December 18, 2018 - 10:07 AM

WASHINGTON — Sen. Pat Roberts of Kansas looks vulnerable to Democrats — and some Republicans, and that’s a big reason the 2020 race has quickly drawn a prominent potential challenger, former U.S. Attorney for Kansas Barry Grissom.

Grissom confirmed Monday that he’s been considering a run for U.S. Senate as a Democrat for roughly a year.

He’s not officially made his decision, but he’s actively is laying the groundwork to mount a challenge against Roberts, the Kansas Republican who has been in Congress for nearly four decades.

Based on Kansas’ history and voter makeup, Roberts’ seat should be safe. But the 82-year-old Republican is not assured a fourth Senate term.

Roberts survived a primary challenge in 2014 with less than 50 percent of the vote, as first-time candidate Milton Wolf pulled within 8 percentage points by questioning the senator’s conservative credentials and attacking him for not spending enough time in Kansas. Roberts needed a flood of national money to power him through the general election.

Then there’s the age issue.

“I can just see the ads. Pat Roberts will be 90 by the time he leaves office. … You certainly don’t want to look at an 84-year-old who almost got beat in the primary six years ago and say this is the guy we want to have running,” said Burdett Loomis, a University of Kansas professor of political science with ties to the Kansas Democratic Party.

If Roberts doesn’t run, outgoing Kansas Gov. Jeff Colyer and Rep. Roger Marshall, R-Kan., have been mentioned as potential candidates. No Republicans have officially said they would challenge Roberts, but a 2020 primary battle is expected.

Democrats won the governor’s mansion in 2018 and one of the state’s four congressional seats. That momentum should put the Senate seat in play in 2020, argued Grissom, who has formidable credentials for a first-time candidate.

Grissom led the U.S. attorney’s office in Kansas from 2010 to 2016, overseeing the investigation of Colyer over campaign loans he made to then-Gov. Sam Brownback’s re-election campaign. The investigation resulted in no charges against Colyer, who was sworn in as governor this year.

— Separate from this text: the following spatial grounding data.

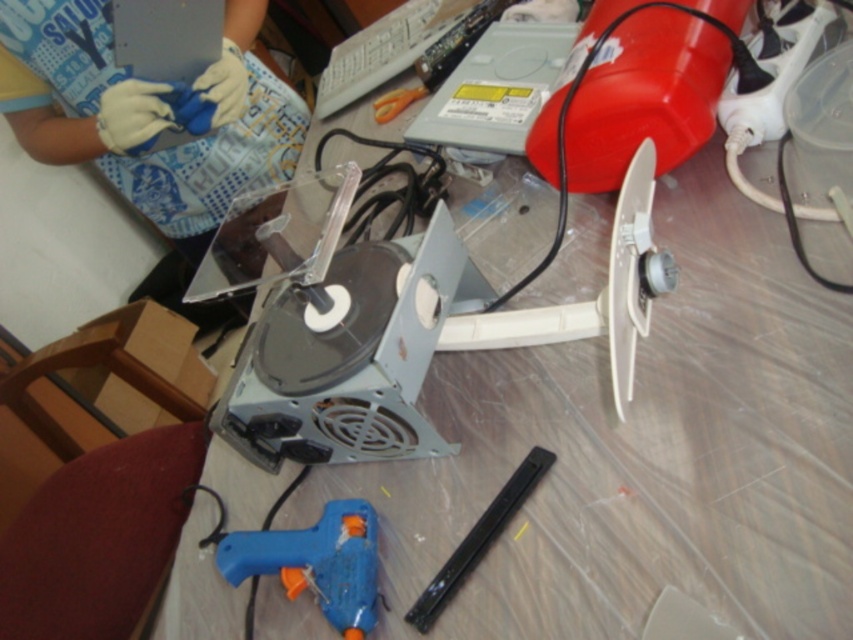 Can you confirm if white plastic fan at center is wider than blue plastic glue gun at lower center?

Yes, white plastic fan at center is wider than blue plastic glue gun at lower center.

Can you confirm if white plastic fan at center is shorter than blue plastic glue gun at lower center?

No, white plastic fan at center is not shorter than blue plastic glue gun at lower center.

The image size is (853, 640). Describe the element at coordinates (596, 296) in the screenshot. I see `white plastic fan at center` at that location.

This screenshot has height=640, width=853. I want to click on white plastic fan at center, so click(x=596, y=296).

Is white gloves at upper left below white plastic fan at center?

No.

Can you confirm if white gloves at upper left is smaller than white plastic fan at center?

Actually, white gloves at upper left might be larger than white plastic fan at center.

This screenshot has width=853, height=640. What are the coordinates of `white gloves at upper left` in the screenshot? It's located at click(146, 113).

The width and height of the screenshot is (853, 640). In order to click on white gloves at upper left in this screenshot , I will do `click(146, 113)`.

Who is lower down, white gloves at upper left or black plastic tool at lower center?

black plastic tool at lower center is below.

What do you see at coordinates (146, 113) in the screenshot? I see `white gloves at upper left` at bounding box center [146, 113].

Identify the location of white gloves at upper left. The width and height of the screenshot is (853, 640). (146, 113).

The prosecutor also oversaw the successful investigation into a planned terrorist plot against the U.S. Army Base at Fort Riley, which resulted in a 30-year-prison sentence for the Topeka man implicated in the plot.

Grissom would be running against the backdrop of President Donald Trump’s frequent clashes with the Democrat’s old agency, the Department of Justice, which is investigating Russia’s role in the 2016 election and a string of alleged crimes by Trump’s associates.

He has met with Sen. Chris Van Hollen, the Maryland Democrat who chairs the Democratic Senatorial Campaign Committee, to discuss a possible run. He’s also talked with Democratic Sen. Doug Jones, a former U.S. attorney who won last year’s special election in Alabama.

A Democrat has not won a Senate election in Kansas since 1932 — a drought that’s more than three decades longer than the party’s losing streak in presidential elections in the reliably red state.

Grissom would be taking on a senator who has been a fixture in Kansas Republican politics for decades.